Generative Adversarial Networks-Based Imbalance Learning in Software Aging-Related Bug Prediction
Satyendra Singh Chouhan, Santosh Singh Rathore
Abstract
Software aging refers to a problem of performance decay in the software systems, which are running for a long period. The primary cause of this phenomenon is the accumulation of run-time errors in the software, which are also known as aging-related bugs (ARBs). Many efforts have been reported earlier to predict the origin of ARBs in the software so that these bugs can be identified and fixed during testing.
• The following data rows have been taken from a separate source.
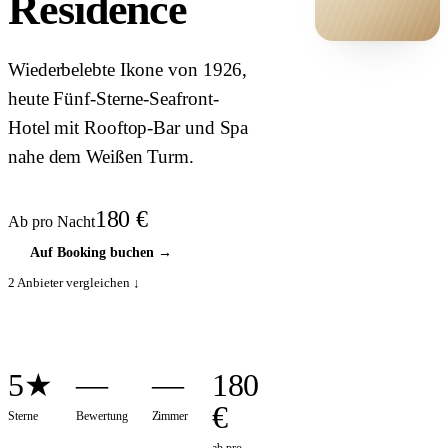
Residence
HOTEL ·
Wiederbelebte Ikone von 1926,
COVER
heute Fünf-Sterne-Seafront-
Hotel mit Rooftop-Bar und Spa
nahe dem Weißen Turm.
180
€
Ab pro Nacht
Auf Booking buchen
→
2
Anbieter vergleichen ↓
5★
—
—
180
€
Sterne
Bewertung
Zimmer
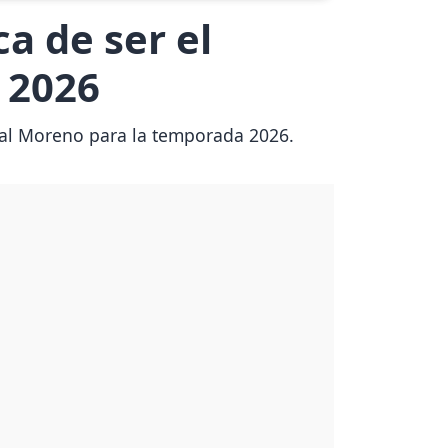
a de ser el
 2026
íbal Moreno para la temporada 2026.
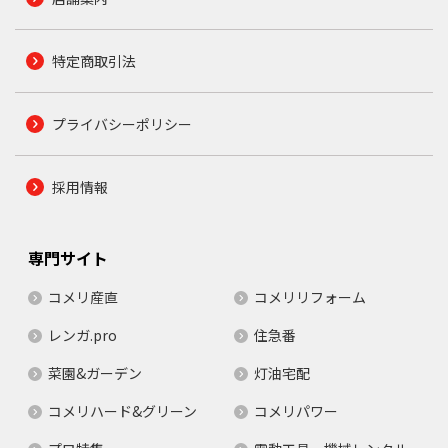
特定商取引法
プライバシーポリシー
採用情報
専門サイト
コメリ産直
コメリリフォーム
レンガ.pro
住急番
菜園&ガーデン
灯油宅配
コメリハード&グリーン
コメリパワー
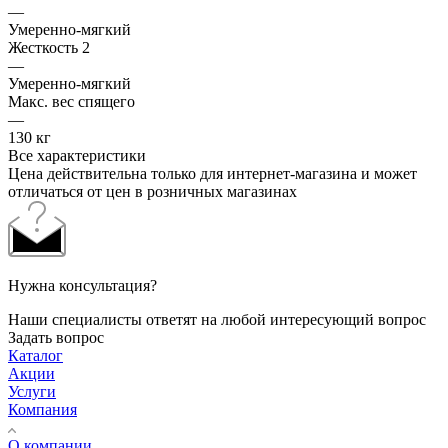
—
Умеренно-мягкий
Жесткость 2
—
Умеренно-мягкий
Макс. вес спящего
—
130 кг
Все характеристики
Цена действительна только для интернет-магазина и может
отличаться от цен в розничных магазинах
Нужна консультация?
Наши специалисты ответят на любой интересующий вопрос
Задать вопрос
Каталог
Акции
Услуги
Компания
О компании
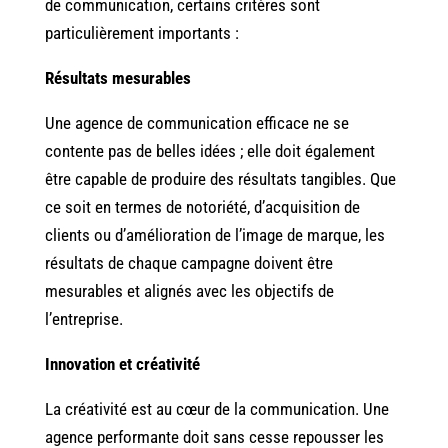
de communication, certains critères sont
particulièrement importants :
Résultats mesurables
Une agence de communication efficace ne se
contente pas de belles idées ; elle doit également
être capable de produire des résultats tangibles. Que
ce soit en termes de notoriété, d’acquisition de
clients ou d’amélioration de l’image de marque, les
résultats de chaque campagne doivent être
mesurables et alignés avec les objectifs de
l’entreprise.
Innovation et créativité
La créativité est au cœur de la communication. Une
agence performante doit sans cesse repousser les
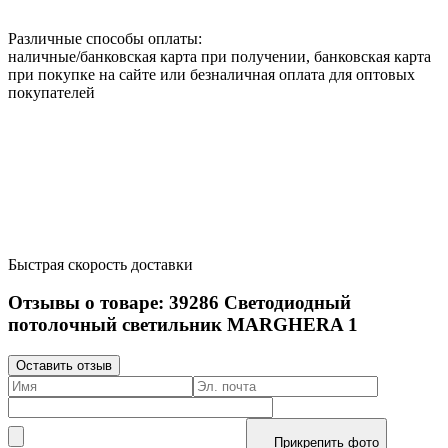
Различные способы оплаты:
наличные/банковская карта при получении, банковская карта
при покупке на сайте или безналичная оплата для оптовых
покупателей
Быстрая скорость доставки
Отзывы о товаре:
39286
Светодиодный
потолочный светильник MARGHERA 1
Оставить отзыв
Прикрепить фото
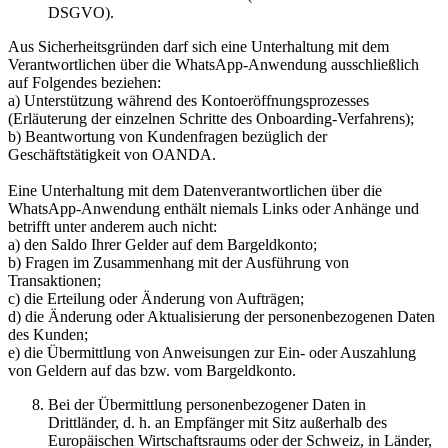
DSGVO).
Aus Sicherheitsgründen darf sich eine Unterhaltung mit dem
Verantwortlichen über die WhatsApp-Anwendung ausschließlich
auf Folgendes beziehen:
a) Unterstützung während des Kontoeröffnungsprozesses
(Erläuterung der einzelnen Schritte des Onboarding-Verfahrens);
b) Beantwortung von Kundenfragen bezüglich der
Geschäftstätigkeit von OANDA.
Eine Unterhaltung mit dem Datenverantwortlichen über die
WhatsApp-Anwendung enthält niemals Links oder Anhänge und
betrifft unter anderem auch nicht:
a) den Saldo Ihrer Gelder auf dem Bargeldkonto;
b) Fragen im Zusammenhang mit der Ausführung von
Transaktionen;
c) die Erteilung oder Änderung von Aufträgen;
d) die Änderung oder Aktualisierung der personenbezogenen Daten
des Kunden;
e) die Übermittlung von Anweisungen zur Ein- oder Auszahlung
von Geldern auf das bzw. vom Bargeldkonto.
Bei der Übermittlung personenbezogener Daten in
Drittländer, d. h. an Empfänger mit Sitz außerhalb des
Europäischen Wirtschaftsraums oder der Schweiz, in Länder,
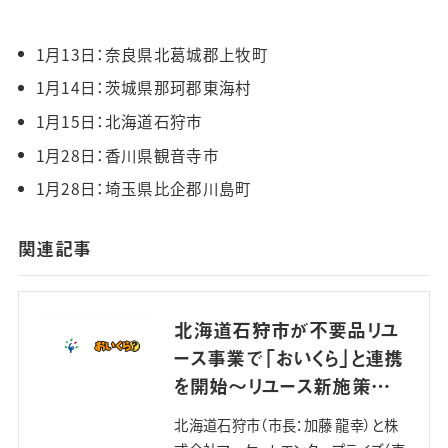
1月13日：奈良県北葛城郡上牧町
1月14日：茨城県那珂郡東海村
1月15日：北海道石狩市
1月28日：香川県観音寺市
1月28日：埼玉県比企郡川島町
関連記事
北海道石狩市が不要品リユ
ース事業で「おいくら」と連携
を開始〜リユース新施策導
入による廃棄物削減へ〜
北海道石狩市（市長：加藤 龍幸）と株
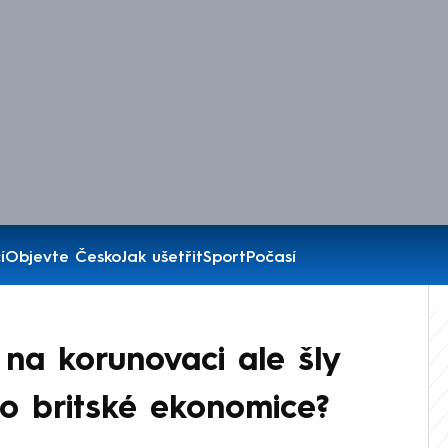
í
Objevte Česko
Jak ušetřit
Sport
Počasí
, na korunovaci ale šly
to britské ekonomice?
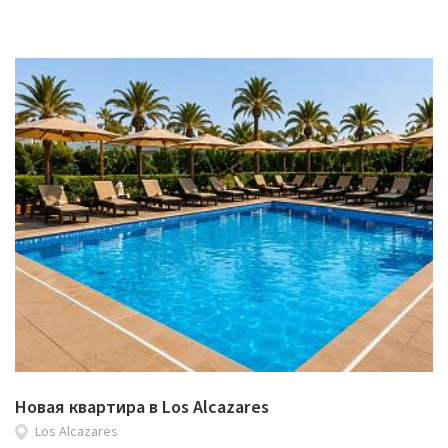
Новая квартира в Los Alcazares
Los Alcazares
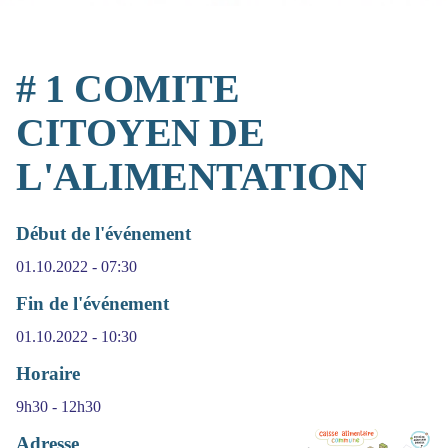
# 1 COMITE
CITOYEN DE
L'ALIMENTATION
Début de l'événement
01.10.2022 - 07:30
Fin de l'événement
01.10.2022 - 10:30
Horaire
9h30 - 12h30
Adresse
Imbalanced dataset, where the representation of ARBs patterns is very less as compared to the representation of the non-ARBs pattern significantly hinders the performance of the ARBs prediction models. Therefore, in this article, we present an oversampling approach, generative adversarial networks-based synthetic data generation-based ARBs prediction models. The approach uses generative adversarial networks to generate synthetic samples for the ARBs patterns in the given datasets implicitly and build the prediction models on the processed datasets. To validate the performance of the presented approach, we perform an experimental study for the seven ARBs datasets collected from the public repository and use various performance measures to evaluate the results. The experimental results showed that the presented approach led to the improved performance of prediction models for the ARBs prediction as compared to the other state-of-the-art models.